I trained the mobilenet-v3 network under the tensorflow framework for classification and recognition, but the generated model file has a size of 8MB after int8 quantification. It is very difficult to deploy it on openmv-h7 plus. I want to know why the edge impulse online training network model is so small, but the model file I trained is so large?
What is the difference between online training mobilenet network and training network under tensorflow framework?
A few factors likely - first off, if you have the EON compiler option selected in the Deployment tab, we are directly compiling the model architecture and weights to source code. Normal tensorflow relies on a flatbuffer and interpreter, which adds overhead. You can read more on that here:
Secondly, you are also likely comparing different mobilenet versions. Our transfer learning blocks use different variants of mobilenet V1 & V2 at 96x96 & 160x160 resolution. We give memory estimates in the description and they vary widely, from 200kb up past 1mb. I’m not super familiar with mobilenetV3, but it does look like its an overall larger model architecture than earlier versions.
Continuing the discussion from What is the difference between online training mobilenet network and training network under tensorflow framework?:
First of all, thank you very much for your reply.Why is the accuracy of the neural network model trained by mobilenet-v2-0.35 so different before and after quantization? The accuracy difference before and after quantization is about 70%.
Also, I would like to ask if the unquantified float32 model I downloaded on the dashboard has been processed by the eon Compiler? The model size of the unquantized float32 is 2MB
That’s something that can typically happen if the objects you are classifying are taking only a small portion of the image. Would be willing to share your project ID?
Also we are working on adding quantization-aware training which could help in this situation.
The model from the dashboard is not processed by the EON Compiler. If you want the TensorFlow model, you can download the
Why can model files that have not been processed by eon compiler in the dashboard be so small?The mobilenetv3 network I trained under the tensorflow framework has a size of 8MB after int8 quantization？
Our MobileNet models are optimized for 96x96 images. We also use an alpha=0.35 or less to reduce the depth of the network.
Which parameters are you using with TensorFlow?
I’m not familiar with MobileNet v3 but it may also explain the difference in size compared to v2.
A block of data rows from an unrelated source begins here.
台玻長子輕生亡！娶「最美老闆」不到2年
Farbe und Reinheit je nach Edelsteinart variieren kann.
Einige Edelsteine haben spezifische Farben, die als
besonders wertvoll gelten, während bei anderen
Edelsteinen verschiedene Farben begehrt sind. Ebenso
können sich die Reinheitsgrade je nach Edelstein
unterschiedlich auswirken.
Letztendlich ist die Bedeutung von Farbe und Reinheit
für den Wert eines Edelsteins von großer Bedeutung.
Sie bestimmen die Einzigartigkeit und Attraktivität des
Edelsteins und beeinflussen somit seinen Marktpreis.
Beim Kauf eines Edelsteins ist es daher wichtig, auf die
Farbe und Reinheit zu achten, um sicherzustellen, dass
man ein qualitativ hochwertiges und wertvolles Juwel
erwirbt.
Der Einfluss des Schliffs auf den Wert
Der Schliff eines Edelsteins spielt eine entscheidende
What optimization operations have you done for mobilenet network to reduce the memory occupied by the generated model?I also used the alpha parameter in mobilenet-v3 network.
Great questions! Here’s exactly what we do:
- We start with a base architecture designed for efficiency—the MobileNets are a good example of these.
- We modify the width and depth of the architecture to make it smaller. For MobileNet models the width is expressed as
alpha, which represents a fraction of the original model width—so our 0.35 model is 35% of the original model width.
- We train the model as normal.
- We then use post-training quantization to quantize the model (we’ll soon be adding quantization-aware training to combine this with the training step and limit any reduction in accuracy).
- We then use our EON Compiler to generate code that directly implements the model, avoiding the need for any additional overhead beyond the exact kernel implementations and the memory used by the model’s parameters.
This final step results in a model that uses up to 35% less ROM than if you were to use TensorFlow Lite for Microcontrollers. Here’s a blog post with more details.
Hope this helps—let us know if you have any more questions!